However, the neural and molecular mechanisms involved in memory facilitation by ICSS are not known. Here, we investigated the influence of ICSS treatment on hippocampal gene expression in order to identify potential signaling pathways and cellular processes involved in ICSS-mediated cognitive improvements. Immunohistochemistry studies demonstrated that ICSS caused a rapid induction of c-Fos expression in hippocampal cornu ammonis (CA) 3 and dentatus gyrus areas. Moreover, using microarray or quantitative real-time polymerase chain reaction (PCR) analysis, we showed that ICSS modulates the expression of 62 hippocampal genes shortly Selleckchem GSK126 after training. Most of the proteins encoded by these genes, such as calmodulin-dependent-phosphodiesterase
1 A (Pde1a), are part of signal transduction machineries or are related to antiapoptosis, as heat shock 70 kDa protein 1A (Hspa1a). Importantly, 10 of the regulated genes have been previously related with learning and memory or neural plasticity, including the cocaine and amphetamine-regulated transcript (Cart), adenylate cyclase activating polypeptide 1 (Adcyap1), serum/glucocorticoid regulated kinase (Sgk), Ret proto-oncogene (Ret), and Fos. The fact that the Fos gene was differentially expressed in our microarray experiments validated our findings from our immunohistochemical
studies mentioned above.
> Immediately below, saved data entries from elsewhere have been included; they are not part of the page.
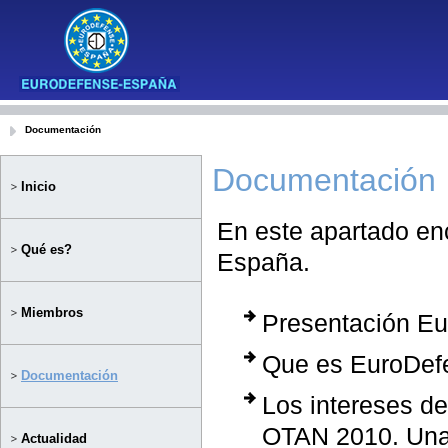
Documentación
Documentación
Inicio
En este apartado en
Qué es?
España.
Miembros
Presentación E
Que es EuroDef
Documentación
Los intereses de
OTAN 2010. Una
Actualidad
In addition, using quantitative real-time PCR, we confirmed the observed expression https://www.selleckchem.com/products/lcl161.html changes for several of the genes identified by our microarray analyses. Our results suggest that ICSS may facilitate all learning and memory by regulation of multiple signaling pathways in the hippocampus that may promote neuroplasticity. (C) 2009 IBRO. Published by
Elsevier Ltd. All rights reserved.”
“The Picornaviridae family comprises a diverse group of small RNA viruses that cause a variety of human and animal diseases. Some of these viruses are known to induce cleavage of components of the innate immune system and to inhibit steps in the interferon pathway that lead to the production of type I interferon. There has been no study of the effect of picornaviral infection on the events that occur after interferons have been produced. To determine whether members of the Enterovirus genus can antagonize the antiviral activity of interferon-stimulated genes (ISGs), we pretreated cells with alpha interferon (IFN-alpha) and then infected the cells with poliovirus type 1, 2, or 3; enterovirus type 70; or human rhinovirus type 16. We found that these viruses were able to replicate in IFN-alpha-pretreated cells but that replication of vesicular stomatitis virus, a Rhabdovirus, and encephalomyocarditis virus (EMCV), a picornavirus of the Cardiovirus genus, was completely inhibited. Although EMCV is sensitive to IFN-alpha, coinfection of cells with poliovirus and EMCV leads to EMCV replication in IFN-alpha-pretreated cells.